▸ **TASK OBJECTIVE**:
Find the word "funzioni" in the listing, and copy out each line where it turns up.

▸ **AVAILABLE DATA**:
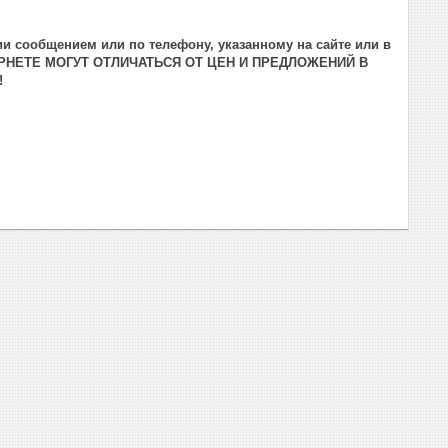
и сообщением или по телефону, указанному на сайте или в
РНЕТЕ МОГУТ ОТЛИЧАТЬСЯ ОТ ЦЕН И ПРЕДЛОЖЕНИЙ В
!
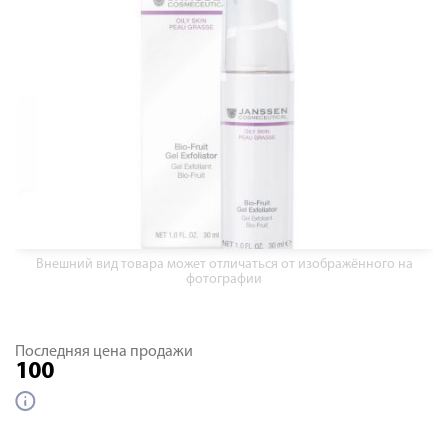
Внешний вид товара может отличаться от изображённого на
фотографии
Последняя цена продажи
100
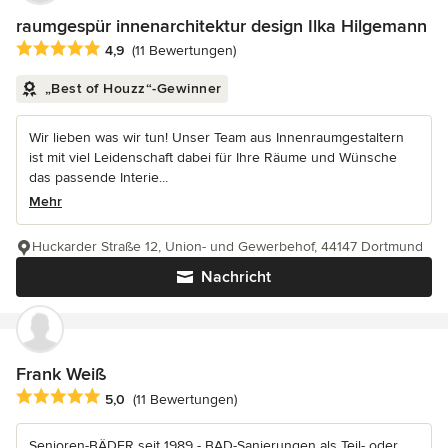
raumgespür innenarchitektur design Ilka Hilgemann
Durchschnittliche Bewertung: 4.9 von 5 Sternen
4,9
(11 Bewertungen)
„Best of Houzz“-Gewinner
Wir lieben was wir tun! Unser Team aus Innenraumgestaltern
ist mit viel Leidenschaft dabei für Ihre Räume und Wünsche
das passende Interie...
Mehr
Huckarder Straße 12, Union- und Gewerbehof, 44147 Dortmund
Nachricht
Frank Weiß
Durchschnittliche Bewertung: 5 von 5 Sternen
5,0
(11 Bewertungen)
Senioren-BÄDER seit 1989 - BAD-Sanierungen als Teil- oder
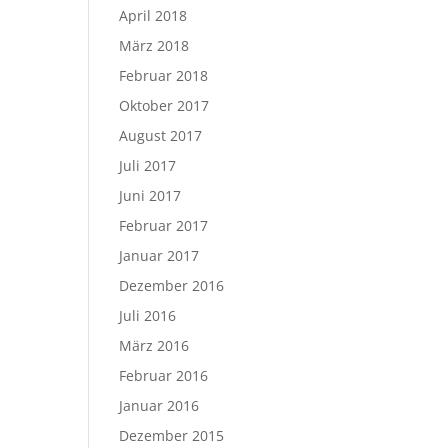
April 2018
März 2018
Februar 2018
Oktober 2017
August 2017
Juli 2017
Juni 2017
Februar 2017
Januar 2017
Dezember 2016
Juli 2016
März 2016
Februar 2016
Januar 2016
Dezember 2015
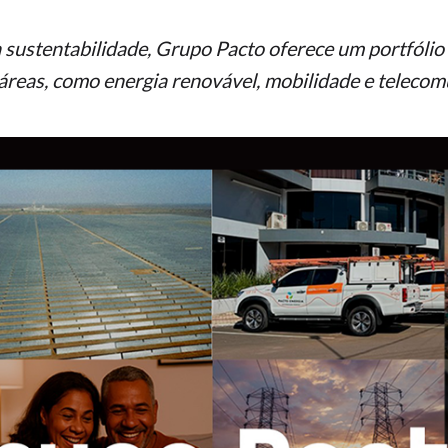
sustentabilidade, Grupo Pacto oferece um portfólio
 áreas, como energia renovável, mobilidade e telecom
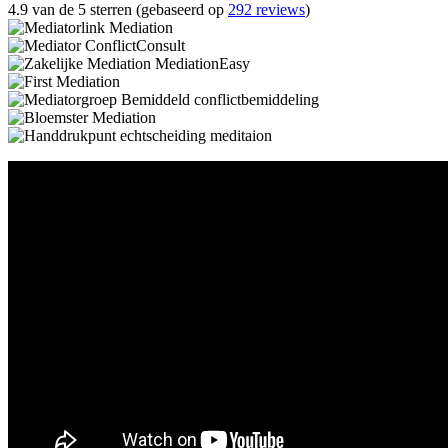
4.9 van de 5 sterren (gebaseerd op
292 reviews
)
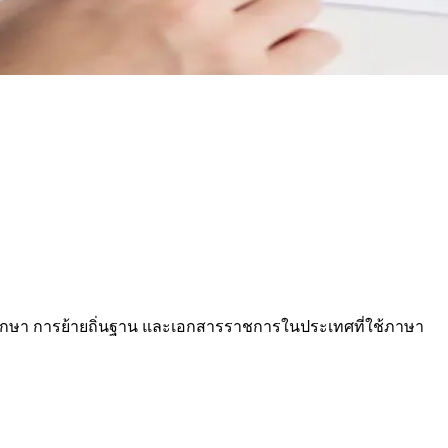
การศึกษา การย้ายถิ่นฐาน และเอกสารราชการในประเทศที่ใช้ภาษา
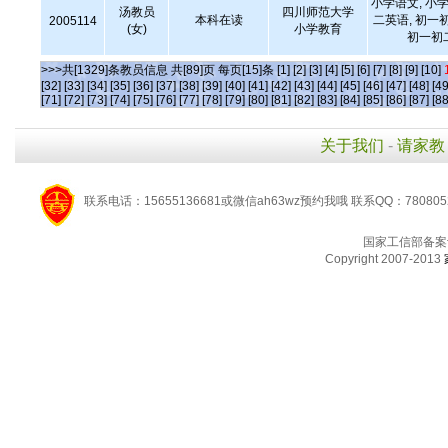
小学语文, 小学
汤教员
四川师范大学
本科在读
二英语, 初一
2005114
(女)
小学教育
初一初
>>>共[1329]条教员信息 共[89]页 每页[15]条
[1]
[2]
[3]
[4]
[5]
[6]
[7]
[8]
[9]
[10]
[32]
[33]
[34]
[35]
[36]
[37]
[38]
[39]
[40]
[41]
[42]
[43]
[44]
[45]
[46]
[47]
[48]
[49
[71]
[72]
[73]
[74]
[75]
[76]
[77]
[78]
[79]
[80]
[81]
[82]
[83]
[84]
[85]
[86]
[87]
[88
关于我们
-
请家教
联系电话：15655136681或微信ah63wz预约我哦 联系QQ：780805
国家工信部备案
Copyright 2007-2013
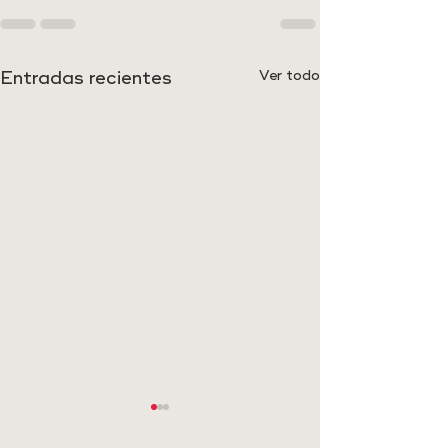
Entradas recientes
Ver todo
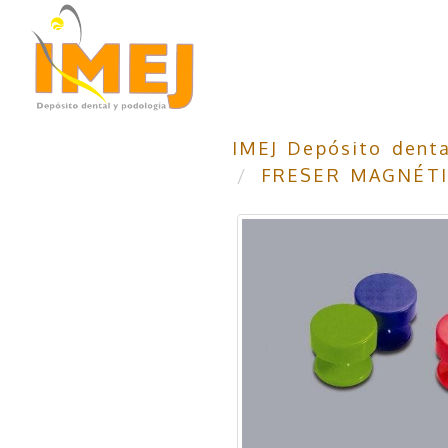
IMEJ Depósito denta
FRESER MAGNÉT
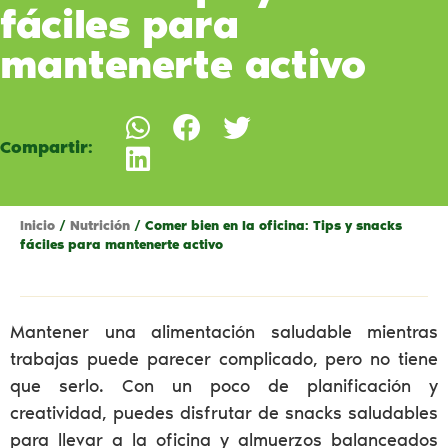
fáciles para
mantenerte activo
Compartir:
Inicio
/
Nutrición
/ Comer bien en la oficina: Tips y snacks
fáciles para mantenerte activo
Mantener una alimentación saludable mientras
trabajas puede parecer complicado, pero no tiene
que serlo. Con un poco de planificación y
creatividad, puedes disfrutar de snacks saludables
para llevar a la oficina y almuerzos balanceados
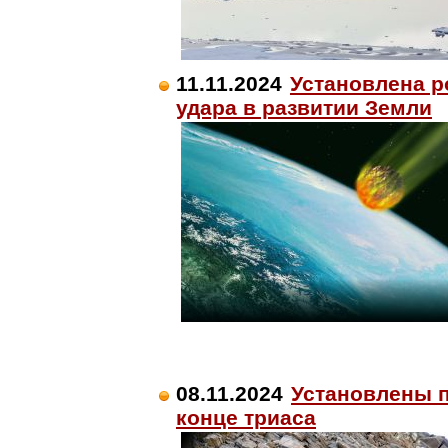
11.11.2024
Установлена р
удара в развитии Земли
08.11.2024
Установлены 
конце триаса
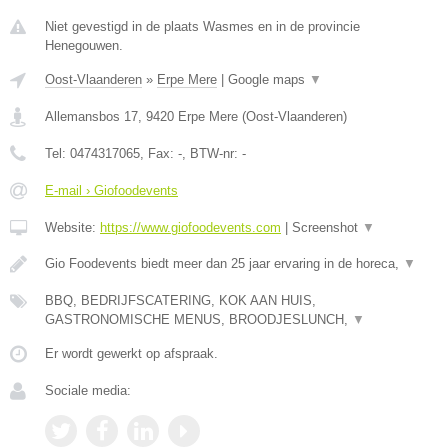
Niet gevestigd in de plaats Wasmes en in de provincie
Henegouwen.
Oost-Vlaanderen
»
Erpe Mere
|
Google maps
▼
Allemansbos 17
,
9420
Erpe Mere
(
Oost-Vlaanderen
)
Tel:
0474317065
, Fax:
-
, BTW-nr:
-
E-mail › Giofoodevents
Website:
https://www.giofoodevents.com
|
Screenshot
▼
Gio Foodevents biedt meer dan 25 jaar ervaring in de horeca,
▼
BBQ, BEDRIJFSCATERING, KOK AAN HUIS,
GASTRONOMISCHE MENUS, BROODJESLUNCH,
▼
Er wordt gewerkt op afspraak.
Sociale media:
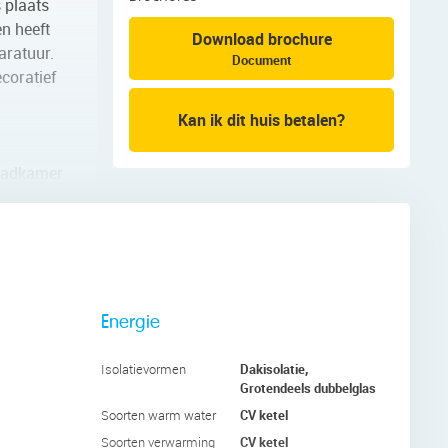
s plaats
en heeft
Download brochure
aratuur.
Document
ecoratief
Kan ik dit huis betalen?
 badkamer
grote,
n een
rzien van
Energie
oor het
Dakisolatie,
Isolatievormen
Grotendeels dubbelglas
CV ketel
Soorten warm water
chutte
CV ketel
Soorten verwarming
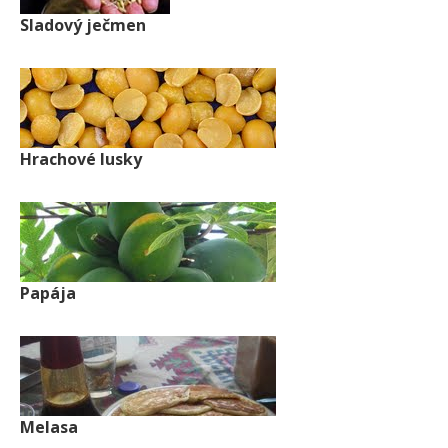
Sladový ječmen
Hrachové lusky
Papája
Melasa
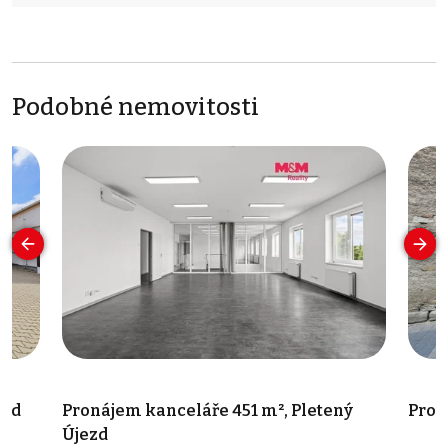
Podobné nemovitosti
rad
Pronájem kanceláře 451 m², Pletený
Pron
Újezd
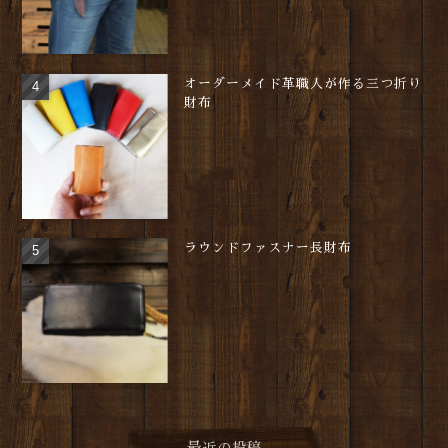
オーダーメイド革職人が作る三つ折り
財布
ラウンドファスナー長財布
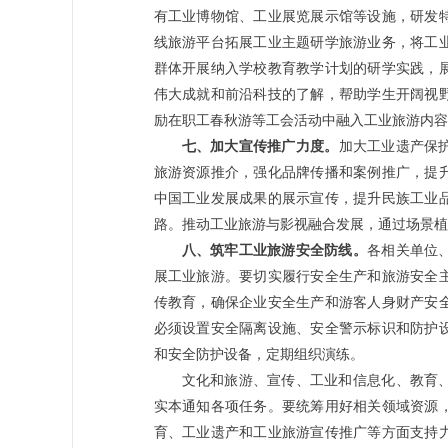
有工业博物馆、工业展览展示馆等设施，研发
线旅游平台拓展工业主题研学旅游业务，将工
群体开展纳入学校教育教学计划的研学实践，
伟大成就和前沿科技的了解，帮助学生开阔视
励在职工春秋游等工会活动中融入工业旅游内
七、加大宣传推广力度。
加大工业遗产保
旅游资源推介，强化品牌传播和案例推广，提
中国工业发展成果的展示宣传，提升民族工业
路。推动工业旅游与影视融合发展，通过场景
八、筑牢工业旅游安全防线。
各相关单位
展工业旅游。要切实履行安全生产和旅游安全
传教育，确保企业安全生产和游客人身财产安
必须设置安全隔离设施、安全警示标识和防护
和安全防护设备，定期组织演练。
文化和旅游、宣传、工业和信息化、教育
实本通知各项任务。要统筹用好相关领域资源
育、工业遗产和工业旅游宣传推广等方面支持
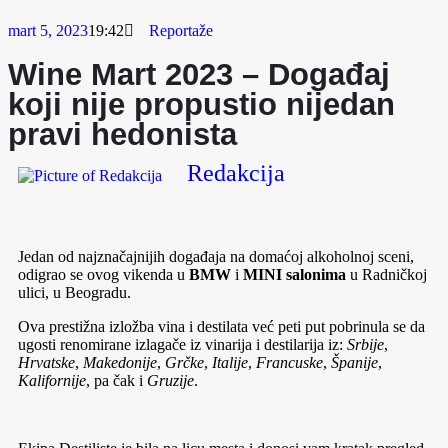
mart 5, 2023
19:42
Reportaže
Wine Mart 2023 – Događaj
koji nije propustio nijedan
pravi hedonista
Redakcija
Jedan od najznačajnijih događaja na domaćoj alkoholnoj sceni,
odigrao se ovog vikenda u
BMW
i
MINI
salonima
u Radničkoj
ulici, u Beogradu.
Ova prestižna izložba vina i destilata već peti put pobrinula se da
ugosti renomirane izlagače iz vinarija i destilarija iz:
Srbije
,
Hrvatske
,
Makedonije
,
Grčke
,
Italije
,
Francuske
,
Španije
,
Kalifornije
, pa čak i
Gruzije
.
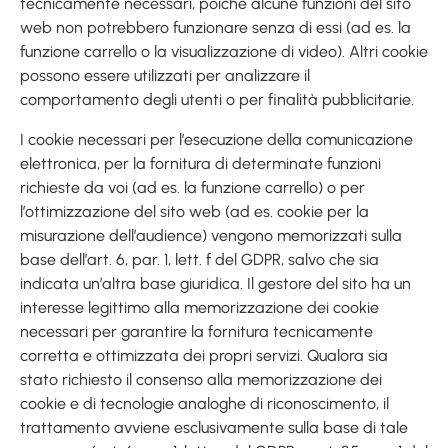
tecnicamente necessari, poiché alcune funzioni del sito
web non potrebbero funzionare senza di essi (ad es. la
funzione carrello o la visualizzazione di video). Altri cookie
possono essere utilizzati per analizzare il
comportamento degli utenti o per finalità pubblicitarie.
I cookie necessari per l’esecuzione della comunicazione
elettronica, per la fornitura di determinate funzioni
richieste da voi (ad es. la funzione carrello) o per
l’ottimizzazione del sito web (ad es. cookie per la
misurazione dell’audience) vengono memorizzati sulla
base dell’art. 6, par. 1, lett. f del GDPR, salvo che sia
indicata un’altra base giuridica. Il gestore del sito ha un
interesse legittimo alla memorizzazione dei cookie
necessari per garantire la fornitura tecnicamente
corretta e ottimizzata dei propri servizi. Qualora sia
stato richiesto il consenso alla memorizzazione dei
cookie e di tecnologie analoghe di riconoscimento, il
trattamento avviene esclusivamente sulla base di tale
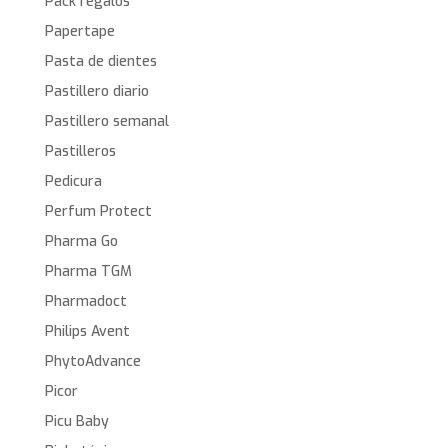
Pack regalos
Papertape
Pasta de dientes
Pastillero diario
Pastillero semanal
Pastilleros
Pedicura
Perfum Protect
Pharma Go
Pharma TGM
Pharmadoct
Philips Avent
PhytoAdvance
Picor
Picu Baby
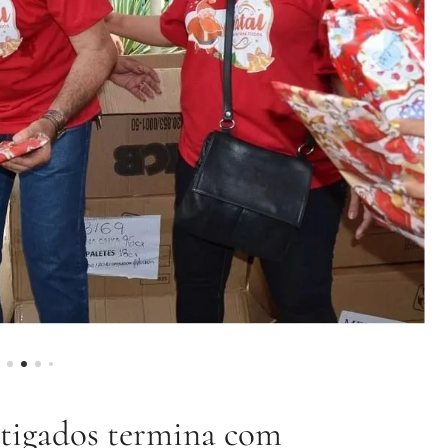
estigados termina com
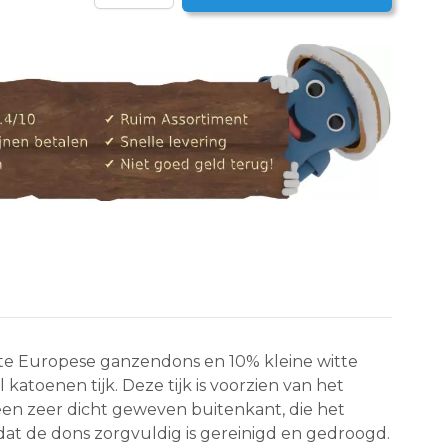
te Europese ganzendons en 10% kleine witte
atoenen tijk. Deze tijk is voorzien van het
n zeer dicht geweven buitenkant, die het
at de dons zorgvuldig is gereinigd en gedroogd.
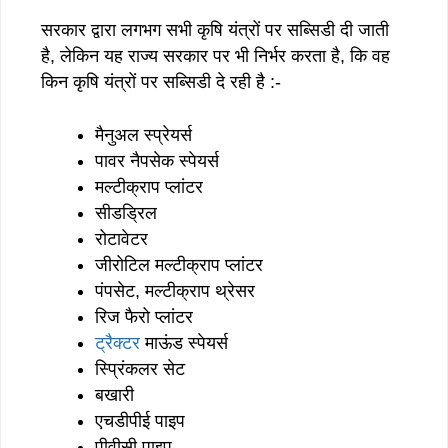
सरकार द्वारा लगभग सभी कृषि यंत्रों पर सब्सिडी दी जाती
है, लेकिन यह राज्य सरकार पर भी निर्भर करता है, कि वह
किन कृषि यंत्रों पर सब्सिडी दे रही है :-
मैनुअल स्प्रेयर्स
पावर नैपसेक स्पेयर्स
मल्टीक्राप प्लांटर
सीडड्रिल
रोटावेटर
जीरोटिल मल्टीक्राप प्लांटर
पंपसेट, मल्टीक्राप थ्रेसर
रिज फैरो प्लांटर
ट्रैक्टर
माऊंड स्पेयर्स
स्प्रिंकलर सेट
बखारी
एचडीपीई पाइप
पीवीसी पाइप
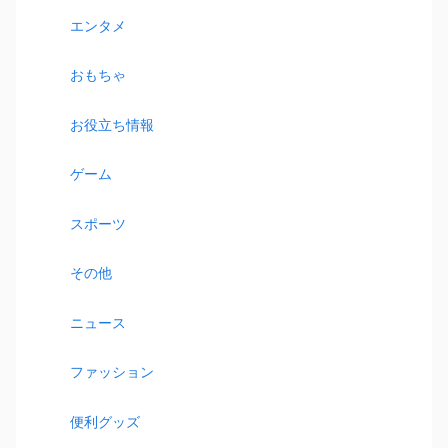
エンタメ
おもちゃ
お役立ち情報
ゲーム
スポーツ
その他
ニュース
ファッション
便利グッズ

▸ **EXPECTED ANSWER**:
tecnicamente necessari, poiché alcune funzioni del sito
elettronica, per la fornitura di determinate funzioni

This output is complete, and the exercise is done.